-- Assignment --
Given the records below, the lines starting at the line with "borkedvelőhöz, azokhoz az emberekhez, akik" and ending at the line with "Rabu, 16 Maret 2022" should be output exactly, both end lines kept and pictures left out.
= Beginning of Section =
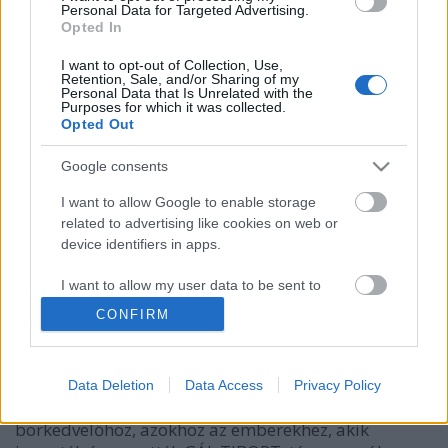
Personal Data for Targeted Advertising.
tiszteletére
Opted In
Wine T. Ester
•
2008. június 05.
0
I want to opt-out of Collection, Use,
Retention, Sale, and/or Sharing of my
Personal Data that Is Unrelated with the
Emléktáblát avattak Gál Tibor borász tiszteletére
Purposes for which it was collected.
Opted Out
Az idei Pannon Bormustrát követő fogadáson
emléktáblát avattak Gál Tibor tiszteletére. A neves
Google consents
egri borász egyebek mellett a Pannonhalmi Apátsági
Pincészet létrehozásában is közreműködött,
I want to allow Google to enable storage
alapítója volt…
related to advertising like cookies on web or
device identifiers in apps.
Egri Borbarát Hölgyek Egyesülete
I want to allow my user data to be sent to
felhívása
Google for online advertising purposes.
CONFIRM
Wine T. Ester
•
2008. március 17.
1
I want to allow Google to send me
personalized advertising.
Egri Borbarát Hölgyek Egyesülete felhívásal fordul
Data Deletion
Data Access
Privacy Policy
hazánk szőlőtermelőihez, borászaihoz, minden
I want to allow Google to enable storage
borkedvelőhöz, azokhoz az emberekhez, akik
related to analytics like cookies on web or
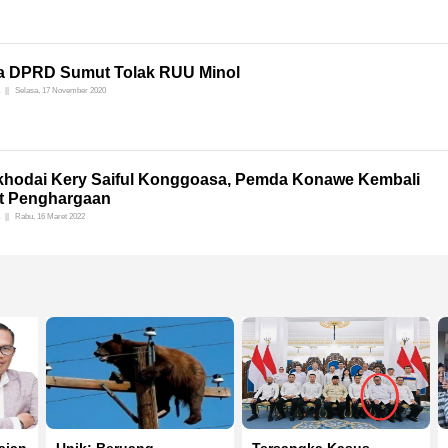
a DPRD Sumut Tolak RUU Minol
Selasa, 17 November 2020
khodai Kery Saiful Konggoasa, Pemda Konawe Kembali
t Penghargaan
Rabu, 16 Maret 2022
= End of Section =
= Beginning of Section =
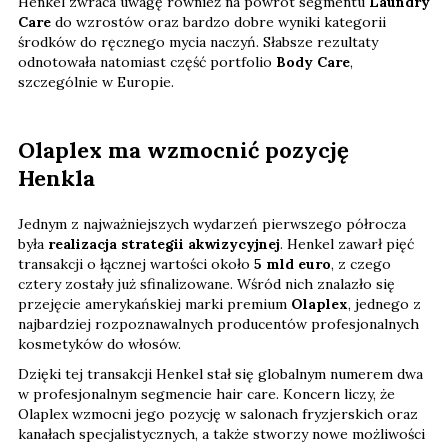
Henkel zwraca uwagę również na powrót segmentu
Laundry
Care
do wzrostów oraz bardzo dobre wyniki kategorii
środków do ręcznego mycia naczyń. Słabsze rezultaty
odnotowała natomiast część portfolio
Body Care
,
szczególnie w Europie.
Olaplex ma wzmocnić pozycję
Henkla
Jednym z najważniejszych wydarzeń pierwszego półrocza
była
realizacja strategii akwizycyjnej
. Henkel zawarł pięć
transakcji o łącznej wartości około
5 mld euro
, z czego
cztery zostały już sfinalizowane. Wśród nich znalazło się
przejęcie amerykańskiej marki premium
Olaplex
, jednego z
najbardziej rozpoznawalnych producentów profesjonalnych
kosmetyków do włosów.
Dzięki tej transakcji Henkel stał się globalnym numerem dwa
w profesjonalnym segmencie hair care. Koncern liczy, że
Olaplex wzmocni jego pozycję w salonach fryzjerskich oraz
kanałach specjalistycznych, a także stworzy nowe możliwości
= End of Section =
-- Response area --
borkedvelőhöz, azokhoz az emberekhez, akik
related to analytics like cookies on web or
a DPRD Sumut Tolak RUU Minol
Selasa, 17 November 2020
khodai Kery Saiful Konggoasa, Pemda Konawe Kembali
t Penghargaan
Rabu, 16 Maret 2022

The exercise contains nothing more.